You may need to find an image with at least some minimal amount of fire pixels, the script masks_with_at_least_n_fire_pixels.py
prints on the screen the image path of the masks in the MASK_PATH
directory that has more fire pixels than NUM_PIXELS
defined in the script. After defining the path and the amount of pixels you can run:
python masks_with_at_least_n_fire_pixels.py
The masks have the value 1 where fire occurs and 0 otherwise, because of that the masks will not display "white" and "black" if open in an image viewing program. To help you see the mask you can use the script transform_mask.py
, this script will convert the image to a PNG with white and black pixels. You just need to define the mask you want to convert in the MASK_PATH
constant and run:
python transform_mask.py
The images available in the dataset are also difficult to view, as they are 10-channel images. You can convert them into a visible format, with the combination of bands 7, 6 and 2, using the convert_patch_to_3channels_image.py
script. You just need to set the path to the desired image in the IMAGE
constant and run:
python convert_patch_to_3channels_image.py
If you trained the models from scratch and want to use those weights to compare against the manual annotations, use the copy_trained_weights_to_manual_annotations_evaluation.py
script to copy the trained weights to the directories used to evaluate the models against the manual annotations:
python copy_trained_weights_to_manual_annotations_evaluation.py
The evaluation processes will generate many txt files, you can use the purge_logs.py
script to erase them:
python purge_logs.py
In order to save space, only fire masks are available. In our code, the masks without fire are generated on the fly when needed, but you may want to see all annotations. You can use the generate_nonfire_masks.py
script to generate the missing masks. It will create one mask for each patch filled with zeroes, using the metadata from the original patch. If a mask already exists it will be ignored. To run it:
python generate_nonfire_masks.py
The scripts in this repository were done using Tensorflow (GPU) version 1.13, using Keras 2.2 version.
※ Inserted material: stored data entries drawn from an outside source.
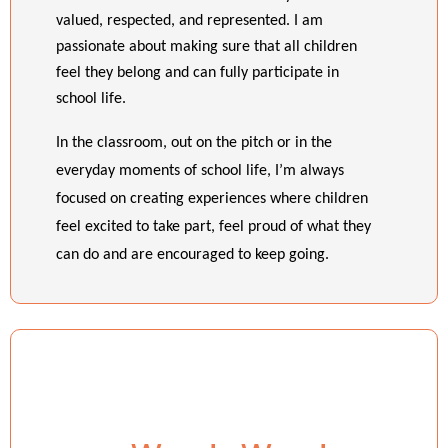
valued, respected, and represented. I am
passionate about making sure that all children
feel they belong and can fully participate in
school life.
In the classroom, out on the pitch or in the
everyday moments of school life, I’m always
focused on creating experiences where children
feel excited to take part, feel proud of what they
can do and are encouraged to keep going.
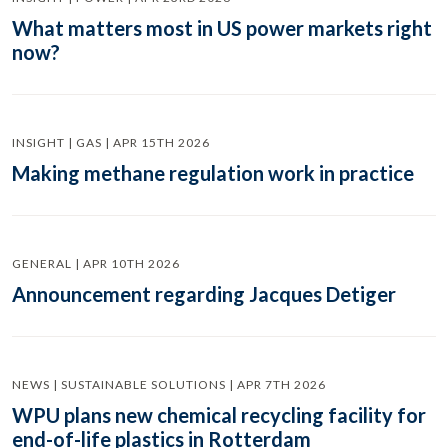
What matters most in US power markets right
now?
INSIGHT | GAS | APR 15TH 2026
Making methane regulation work in practice
GENERAL | APR 10TH 2026
Announcement regarding Jacques Detiger
NEWS | SUSTAINABLE SOLUTIONS | APR 7TH 2026
WPU plans new chemical recycling facility for
end-of-life plastics in Rotterdam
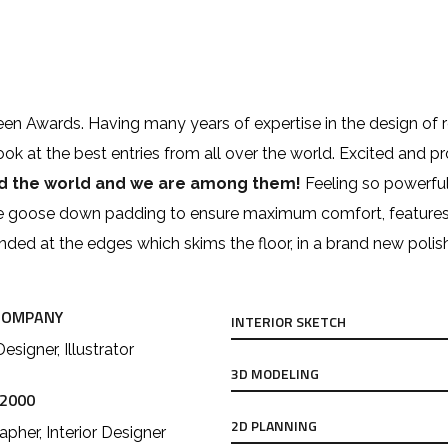
zeen Awards. Having many years of expertise in the design of 
look at the best entries from all over the world. Excited and p
nd the world and we are among them!
Feeling so powerful
e goose down padding to ensure maximum comfort, features cus
ounded at the edges which skims the floor, in a brand new polis
COMPANY
INTERIOR SKETCH
Designer, Illustrator
3D MODELING
 2000
2D PLANNING
pher, Interior Designer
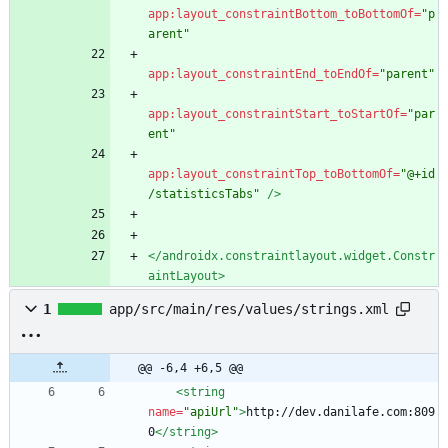
app:layout_constraintBottom_toBottomOf=
"p
arent"
app:layout_constraintEnd_toEndOf=
"parent"
app:layout_constraintStart_toStartOf=
"par
ent"
app:layout_constraintTop_toBottomOf=
"@+id
/statisticsTabs"
/>
</androidx.constraintlayout.widget.Constr
aintLayout>
1
app/src/main/res/values/strings.xml
@@ -6,4 +6,5 @@
<string
name=
"apiUrl"
>
http://dev.danilafe.com:809
0
</string>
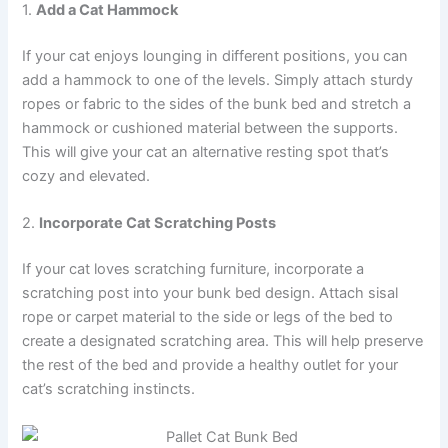
1.
Add a Cat Hammock
If your cat enjoys lounging in different positions, you can
add a hammock to one of the levels. Simply attach sturdy
ropes or fabric to the sides of the bunk bed and stretch a
hammock or cushioned material between the supports.
This will give your cat an alternative resting spot that’s
cozy and elevated.
2.
Incorporate Cat Scratching Posts
If your cat loves scratching furniture, incorporate a
scratching post into your bunk bed design. Attach sisal
rope or carpet material to the side or legs of the bed to
create a designated scratching area. This will help preserve
the rest of the bed and provide a healthy outlet for your
cat’s scratching instincts.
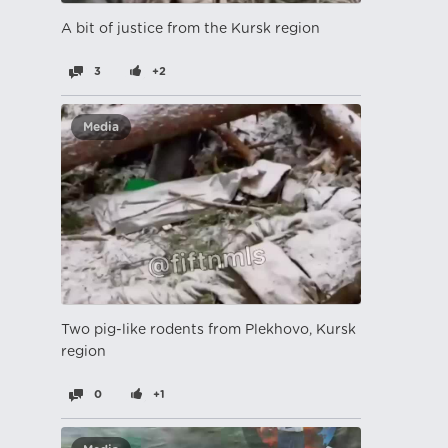
A bit of justice from the Kursk region
3
+2
Media
Two pig-like rodents from Plekhovo, Kursk
region
0
+1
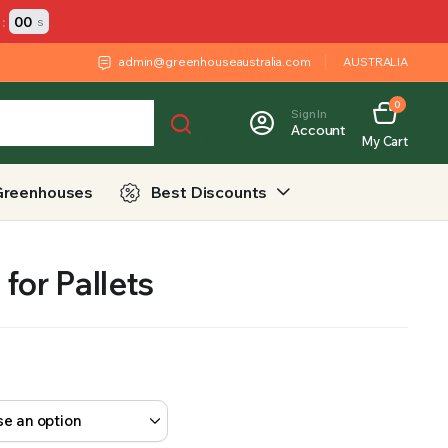
:
00
s
admin@greenhouseaustralia.com
AUSTRALIA
0
Sign In
Account
My Cart
Greenhouses
Best Discounts
for Pallets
Since there are some Nvidia-drivers/CUDA/TensorFlow specific installation details we don't provide any enviroment preparation file, but the main libriries used are:
tensorflow-gpu
keras
numpy
cv2
scikit-learn
pandas
geopandas
rasterio
If you want to use TensorFlow 2.X you can follow some hints in the tensorflow-2.md file.
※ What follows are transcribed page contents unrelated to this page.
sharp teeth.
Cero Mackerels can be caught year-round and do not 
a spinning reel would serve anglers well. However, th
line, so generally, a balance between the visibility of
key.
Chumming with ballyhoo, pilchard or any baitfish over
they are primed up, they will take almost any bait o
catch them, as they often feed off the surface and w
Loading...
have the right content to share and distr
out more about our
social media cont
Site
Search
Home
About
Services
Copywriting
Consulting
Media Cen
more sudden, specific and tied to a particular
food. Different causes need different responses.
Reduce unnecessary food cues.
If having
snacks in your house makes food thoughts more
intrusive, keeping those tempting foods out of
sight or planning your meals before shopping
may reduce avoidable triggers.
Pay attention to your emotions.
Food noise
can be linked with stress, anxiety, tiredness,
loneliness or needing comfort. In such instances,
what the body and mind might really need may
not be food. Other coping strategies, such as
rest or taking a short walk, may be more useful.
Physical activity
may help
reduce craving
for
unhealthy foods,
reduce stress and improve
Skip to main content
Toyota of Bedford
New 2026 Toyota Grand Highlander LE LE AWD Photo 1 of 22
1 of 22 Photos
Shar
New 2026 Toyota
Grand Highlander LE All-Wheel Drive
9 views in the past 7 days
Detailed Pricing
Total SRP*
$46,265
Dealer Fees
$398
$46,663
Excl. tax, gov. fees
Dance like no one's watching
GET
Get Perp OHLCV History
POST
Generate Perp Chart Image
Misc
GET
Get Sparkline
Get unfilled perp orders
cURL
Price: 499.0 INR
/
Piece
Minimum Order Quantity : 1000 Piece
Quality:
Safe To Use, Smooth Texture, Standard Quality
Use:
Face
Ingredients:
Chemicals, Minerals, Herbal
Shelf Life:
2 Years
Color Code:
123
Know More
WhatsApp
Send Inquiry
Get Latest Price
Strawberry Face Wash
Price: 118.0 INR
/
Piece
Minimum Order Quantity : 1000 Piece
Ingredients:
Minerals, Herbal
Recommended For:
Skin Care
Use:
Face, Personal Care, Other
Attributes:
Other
If you find our work useful for your research, please cite our paper:
@article{DEALMEIDAPEREIRA2021171,
title = {Active fire detection in Landsat-8 imagery: A large-scale dataset and a deep-learning study},
journal = {ISPRS Journal of Photogrammetry and Remote Sensing},
volume = {178},
pages = {171-186},
year = {2021},
issn = {0924-2716},
doi = {https://doi.org/10.1016/j.isprsjprs.2021.06.002},
url = {https://www.sciencedirect.com/science/article/pii/S092427162100160X},
author = {Gabriel Henrique {de Almeida Pereira} and Andre Minoro Fusioka and Bogdan Tomoyuki Nassu and Rodrigo Minetto},
keywords = {Active fire detection, Active fire segmentation, Active fire dataset, Convolutional neural network, Landsat-8 imagery},
}
Or access the preprinted version.
This work is licensed under a Creative Commons Attribution 4.0 International License.